New Worlds, New Sovereignties conference
New Worlds, New Sovereignties
A cross-community interdisciplinary international conference
Which human groups are recognised as possessed of sovereignty and who are excluded? Should nation-states refuse to interfere in each other’s affairs regardless of the treatment of non-national minorities? Can different sovereignties overlap and coexist or is sovereignty monolithic and exclusive? Are settler democracy and Native sovereignty compatible?
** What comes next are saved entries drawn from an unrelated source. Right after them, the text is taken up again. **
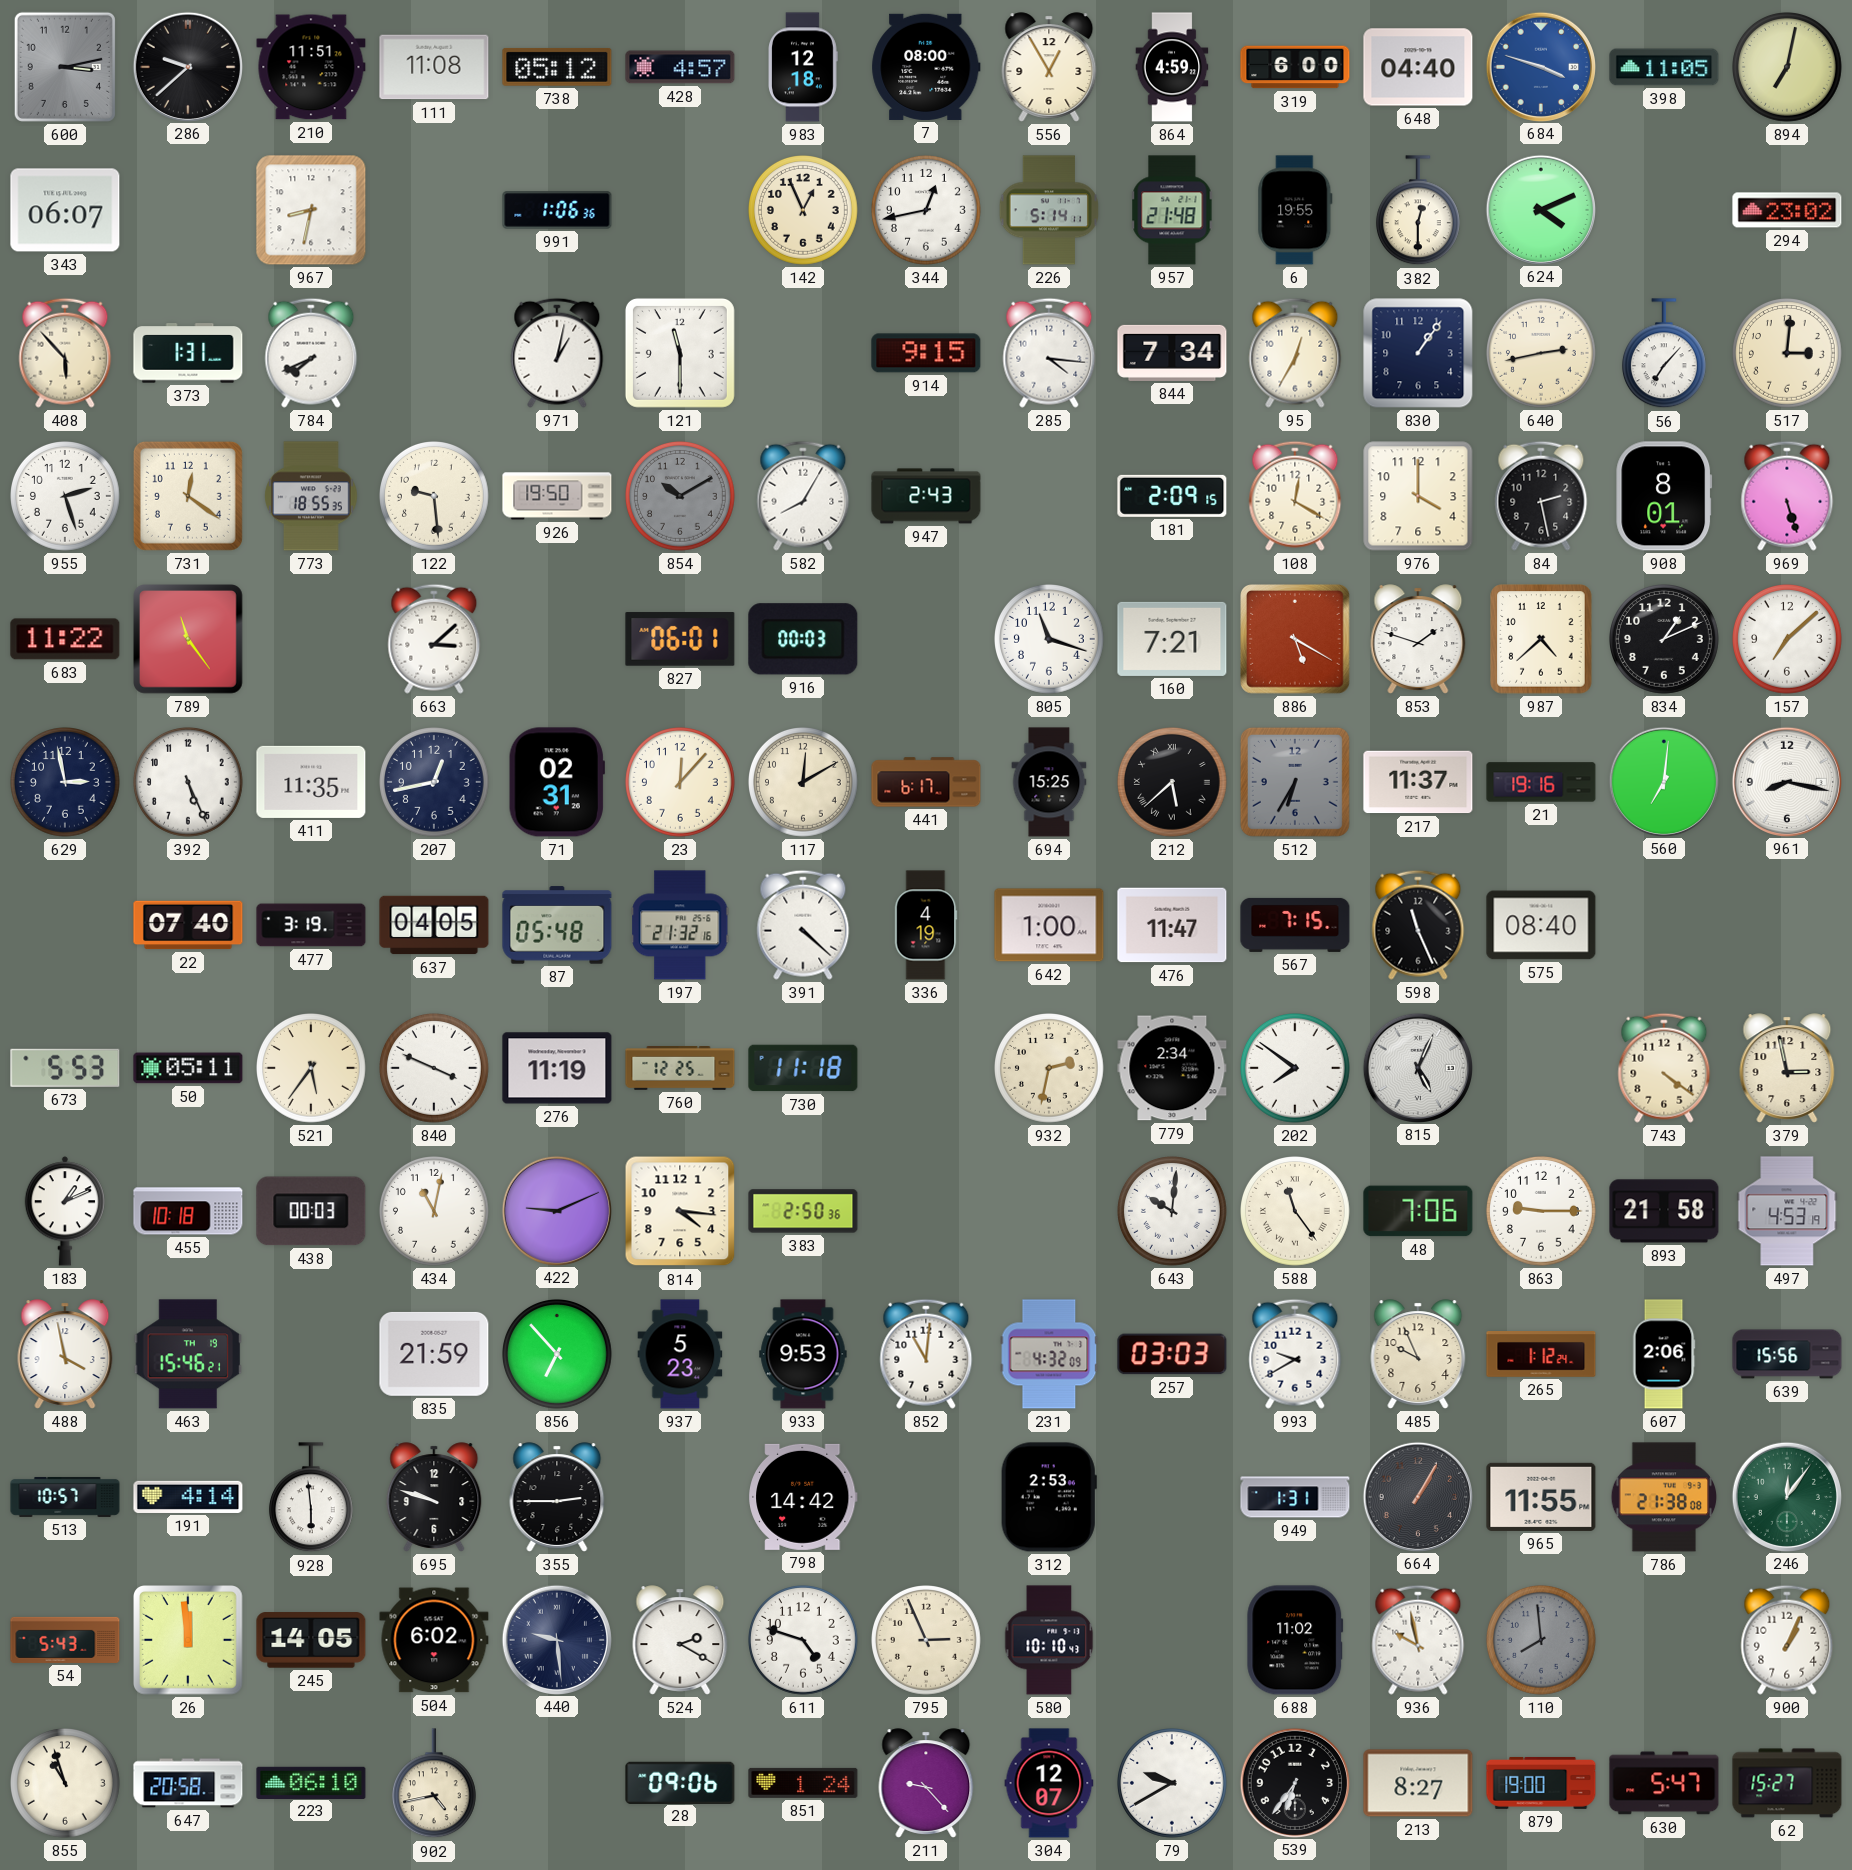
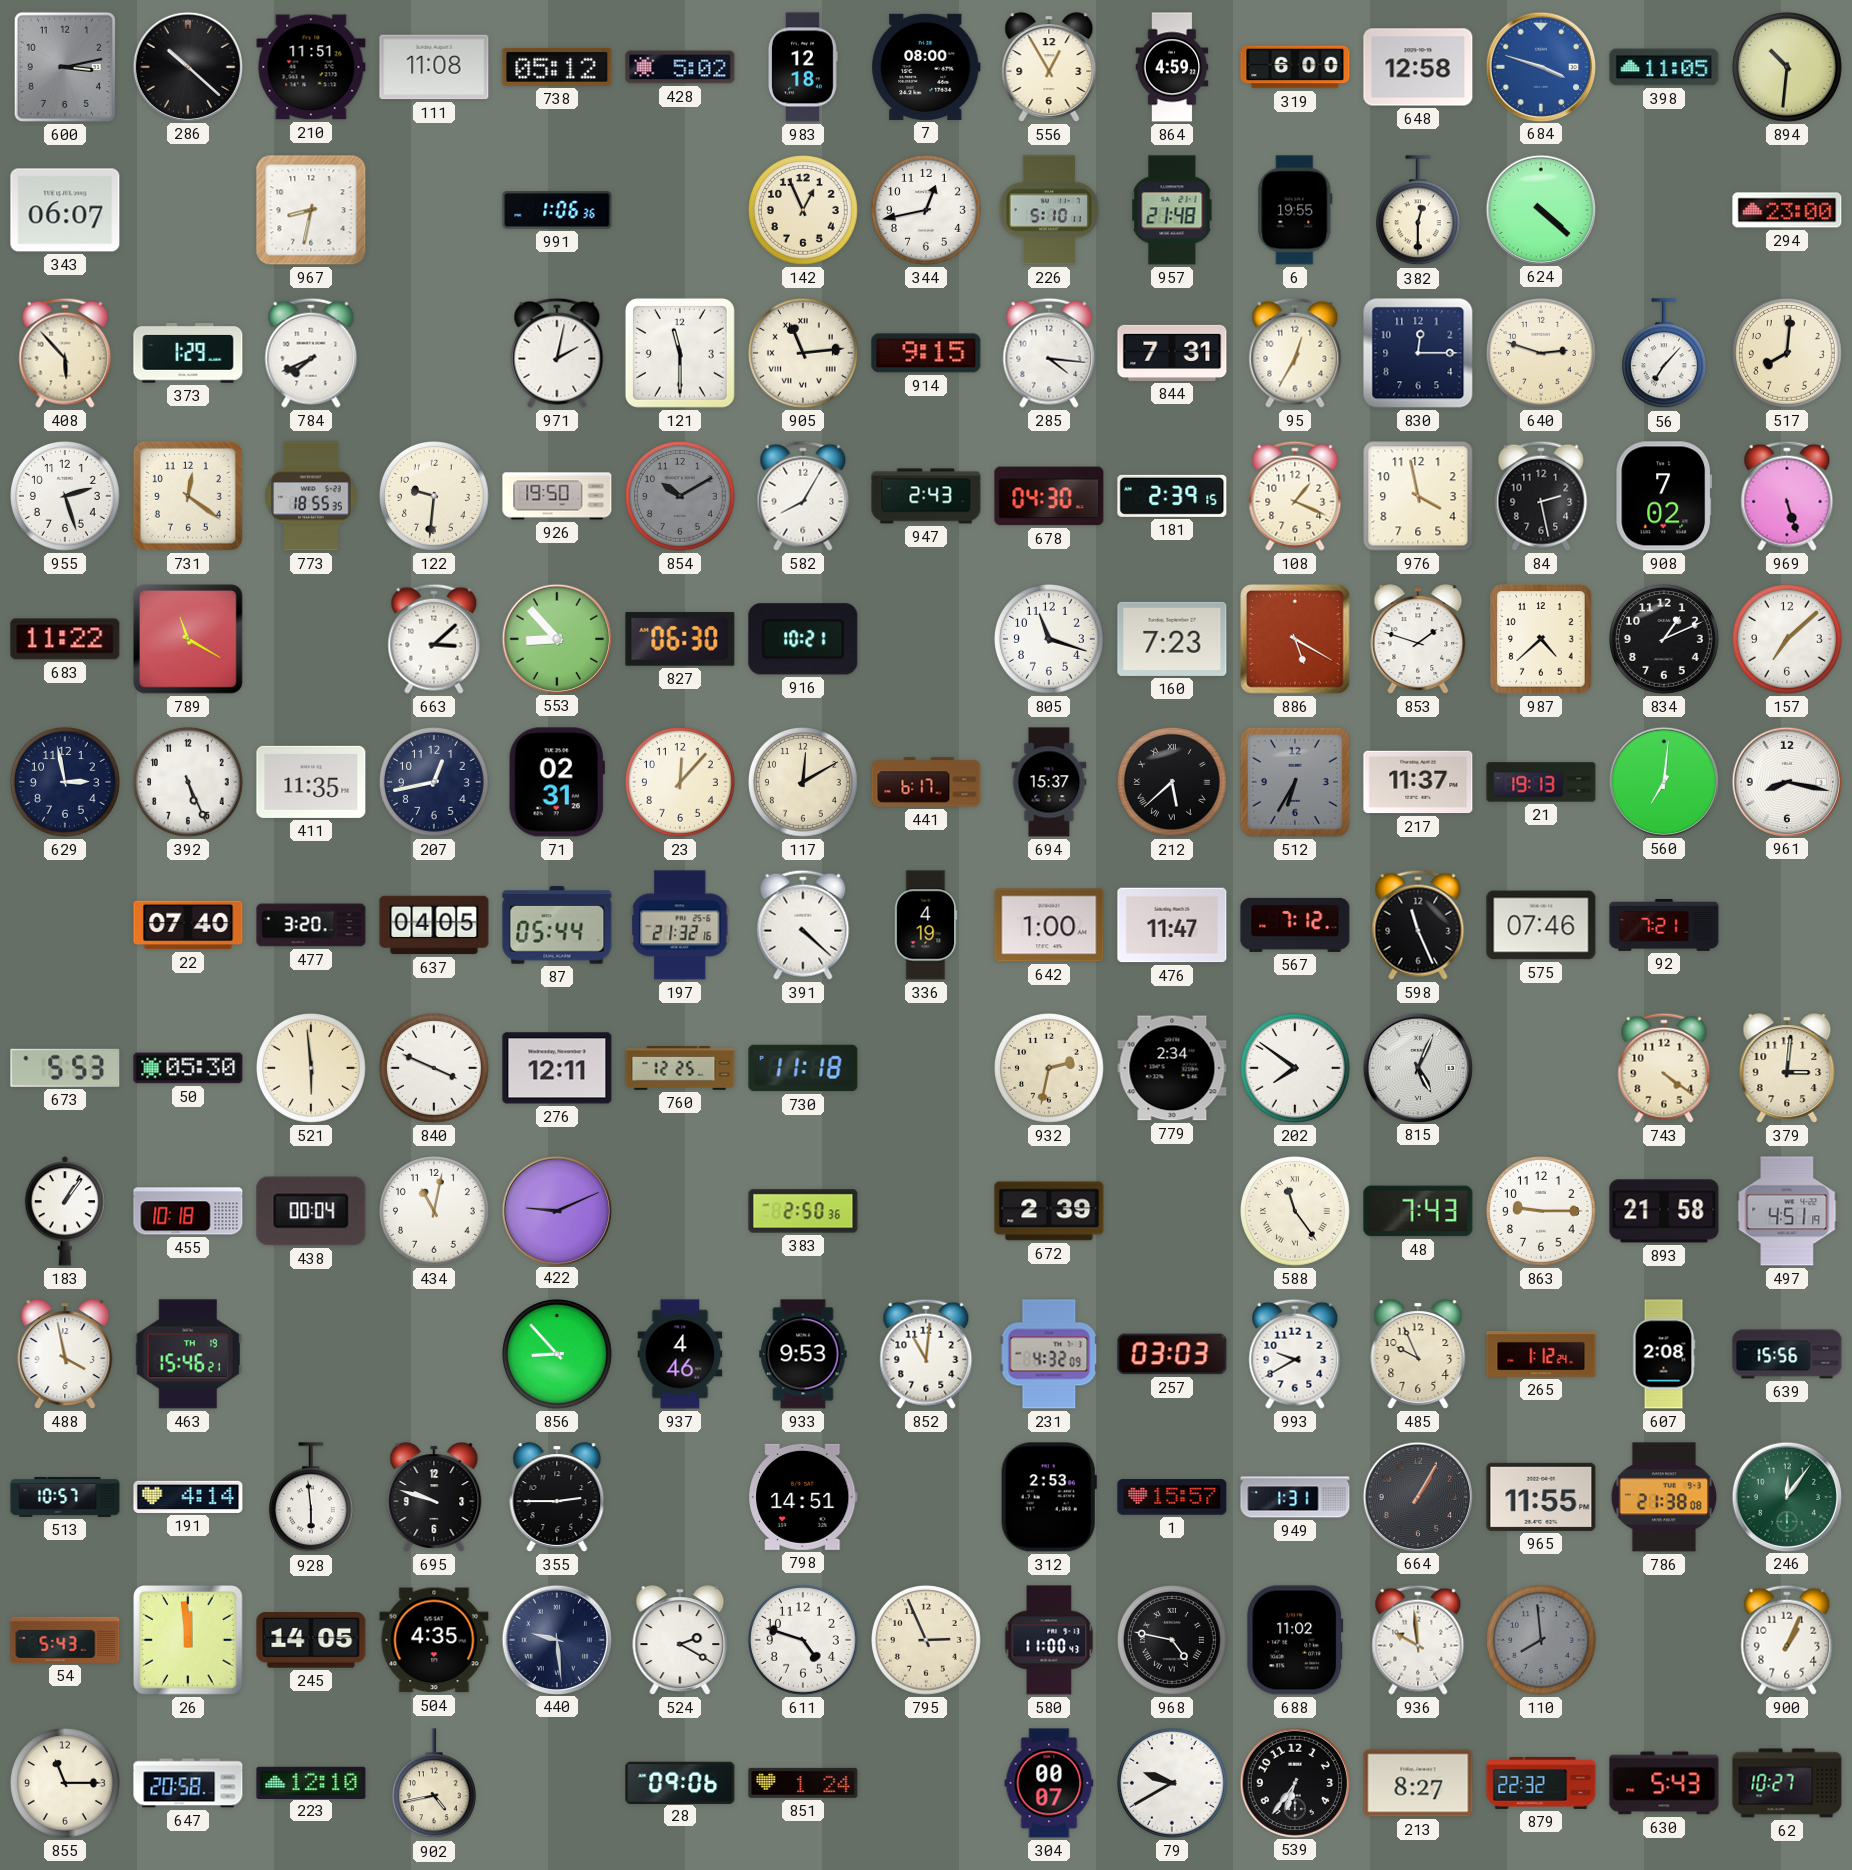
286: 9:38 -> 10:22
428: 4:57 -> 5:02
648: 04:40 -> 12:58
894: 7:02 -> 10:31
226: 5:14 -> 5:10
624: 4:11 -> 4:22
294: 23:02 -> 23:00
373: 1:31 -> 1:29
971: 1:02 -> 2:02
905: none -> 11:14
844: 7:34 -> 7:31
830: 1:06 -> 12:15
640: 2:43 -> 2:48
517: 3:01 -> 8:01
122: 9:29 -> 9:31
678: none -> 04:30
181: 2:09 -> 2:39
108: 12:20 -> 1:19
976: 4:00 -> 3:58
908: 8:01 -> 7:02
789: 11:24 -> 11:20
553: none -> 8:53
827: 06:01 -> 06:30
916: 00:03 -> 10:21
160: 7:21 -> 7:23
694: 15:25 -> 15:37
21: 19:16 -> 19:13
477: 3:19 -> 3:20
87: 05:48 -> 05:44
567: 7:15 -> 7:12
575: 08:40 -> 07:46
92: none -> 7:21
50: 05:11 -> 05:30
521: 5:36 -> 5:59
276: 11:19 -> 12:11
379: 2:58 -> 3:01
183: 1:11 -> 1:06
438: 00:03 -> 00:04
814: 4:16 -> none
672: none -> 2:39
643: 10:01 -> none
48: 7:06 -> 7:43
497: 4:53 -> 4:51
835: 21:59 -> none
856: 6:53 -> 8:53
937: 5:23 -> 4:46
607: 2:06 -> 2:08
798: 14:42 -> 14:51
1: none -> 15:57
504: 6:02 -> 4:35
580: 10:10 -> 11:00
968: none -> 4:47
936: 9:58 -> 9:59
855: 10:57 -> 11:15
223: 06:10 -> 12:10
211: 9:23 -> none
304: 12:07 -> 00:07
879: 19:00 -> 22:32
630: 5:47 -> 5:43
62: 15:27 -> 10:27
Questions such as these have been debated since the sixteenth century. In the contemporary global era, ecological factors such as disease and global warming are impervious to national boundaries. The same may be said of the ‘war on terror’. Does the tendency to supranational aggregation, whether for economic, ecological or military reasons, pose a threat to national sovereignties or is globalisation encouraging new but equally vibrant forms of contemporary statehood? Do these new concepts of sovereignty offer hopeful possibilities for Indigenous peoples in complex modern societies?
Our conference will address questions such as these with a view to bringing history to bear on the problems of the present. The conference’s standpoint will be from below. We will be focusing on sovereignty’s consequences for those whom the current order excludes or diminishes, exploring opportunities for redress and restoration. The conference will bring together distinguished international scholars, policy-makers and community organizations in an exchange of information that will make the fruits of contemporary scholarship available to those responsible for delivering practical outcomes at the local level. At the same time, it will alert academics to the practical experiences and problems that should be informing our scholarship.